Stainless steel castings such as ZG06Cr13Ni4Mo and ZG06Cr16Ni5Mo, etc., have poor casting performance due to their poor fluidity and large body shrinkage as well as linear shrinkage. Additionally, they are prone to cracks due to high thermal stress.
When cracks occur in castings, not only does it require a significant amount of repair work, but it can also result in scrapping, causing substantial economic losses.
The main causes of casting cracks include the casting structure and the casting process, among others.
In order to prevent cracks, the following measures are generally implemented in production:
1. Casting structure
When casting, it is essential to take into consideration various factors that affect the liquid and solid shrinkage of the casting, such as the structure, shape, large size, wall thickness, and transitions.

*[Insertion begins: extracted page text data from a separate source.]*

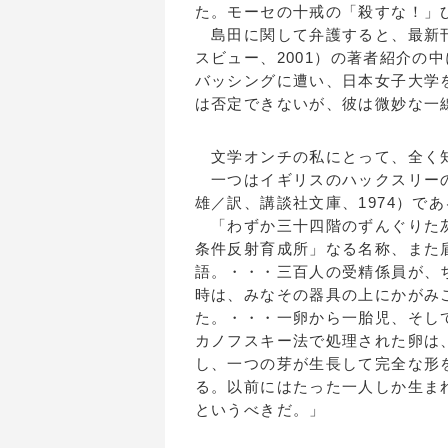
た。モーセの十戒の「殺すな！」
島田に関して弁護すると、最新刊
スビュー、2001）の著者紹介の
バッシングに遭い、日本女子大学
は否定できないが、彼は微妙な一
文学オンチの私にとって、全く知
一つはイギリスのハックスリーの『すば
雄／訳、講談社文庫、1974）で
「わずか三十四階のずんぐりた灰
条件反射育成所」なる名称、また
語。・・・三百人の受精係員が、
時は、みなその器具の上にかがみ
た。・・・一卵から一胎児、そし
カノフスキー法で処理された卵は
し、一つの芽が生長して完全な形
る。以前にはたった一人しか生ま
というべきだ。」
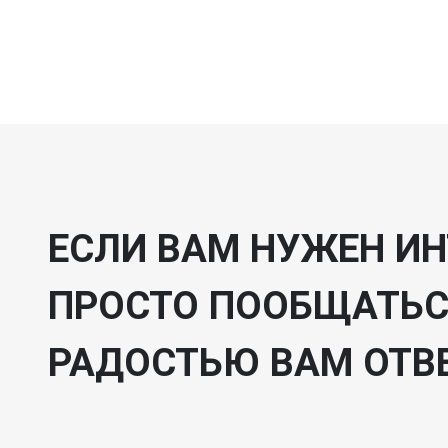
ЕСЛИ ВАМ НУЖЕН ИН
ПРОСТО ПООБЩАТЬСЯ
РАДОСТЬЮ ВАМ ОТВ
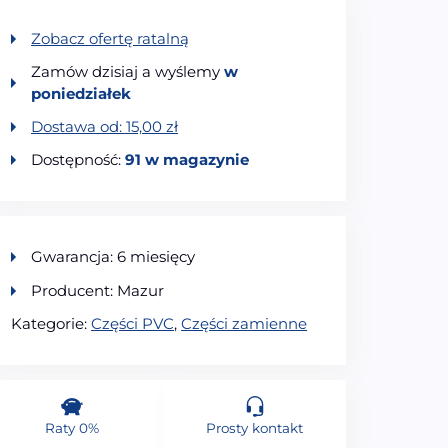
Zobacz ofertę ratalną
Zamów dzisiaj a wyślemy
w
poniedziałek
Dostawa od:
15,00
zł
Dostępność:
91 w magazynie
Gwarancja: 6 miesięcy
Producent: Mazur
Kategorie:
Części PVC
,
Części zamienne
Raty 0%
Prosty kontakt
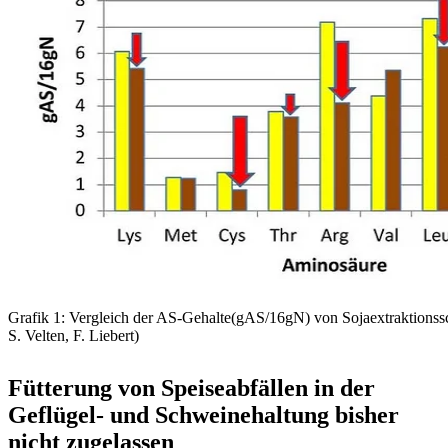
Grafik 1: Vergleich der AS-Gehalte(gAS/16gN) von Sojaextraktionssc
S. Velten, F. Liebert)
Fütterung von Speiseabfällen in der
Geflügel- und Schweinehaltung bisher
nicht zugelassen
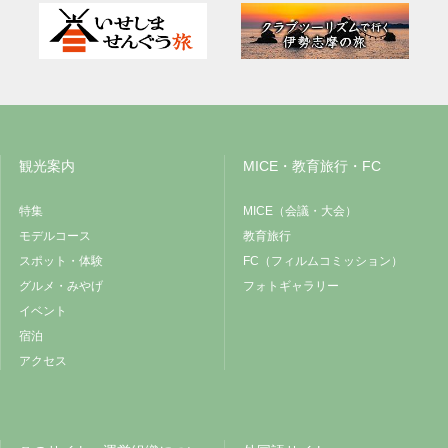
観光案内
MICE・教育旅行・FC
特集
MICE（会議・大会）
モデルコース
教育旅行
スポット・体験
FC（フィルムコミッション）
グルメ・みやげ
フォトギャラリー
イベント
宿泊
アクセス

To prevent casting defects like shrinkage cavities and porosity, it is important to select appropriate process parameters.
The design of the casting’s pouring and riser system should be well thought out, and if using cold iron or other technological measures, the placement of the parts must be carefully considered to ensure the internal structure of the casting is compact and to avoid stress concentration.
2. Smelting
In the smelting process, it is advisable to reduce the content of harmful elements such as phosphorus (P) and sulfur (S), as well as gases and inclusions like nitrogen (N), hydrogen (H), and oxygen (O).
Using a low-phosphorus steel master alloy can lead to good results.
3. Insulation
By appropriately extending the holding time of the casting in the sand mold, the aim is to control the cooling temperature below 70°C, ensuring that the casting fully undergoes liquid and solid shrinkage in the sand mold. This helps to avoid stress concentration caused by external forces.
4. Shake out
During the casting shake-out and sand cleaning process, it is imperative to avoid watering the sand molds and castings during shake-out. Additionally, strong external force impact methods such as box collision are strictly prohibited to prevent interaction between external force and internal stress of the casting, which could cause cracks.
5. Cutting riser
Based on the casting conditions, it is important to select the appropriate hot cutting and pouring riser process to ensure that the hot cutting start temperature is not below 300℃.
When performing the operation, the gas cutting gun and the oxygen blowing tube should be utilized with vibrational cutting.
It is important to cover the partition with asbestos cloth or to perform timely heat treatment in the furnace for important parts after gas cutting.
For castings such as crowns and axial blades that have complex structures, secondary thermal cutting is used with special measures taken in the process.
6. Preheating
When addressing defects in stainless steel castings, it is crucial to follow the principle of preheating.
During the blowing and welding process, the workpiece must be preheated to a temperature above 108°C before the operation takes place.
In the case of large crack defects, stress relief annealing should be carried out prior to treatment.
7. Increase annealing
For important stainless steel castings, it is necessary to incorporate a final stress relief annealing process and strictly control the holding time and furnace temperature.
The purpose of this process is to reduce new stress concentration generated during production, thoroughly eliminate the internal stress of the casting, and prevent cracks from occurring.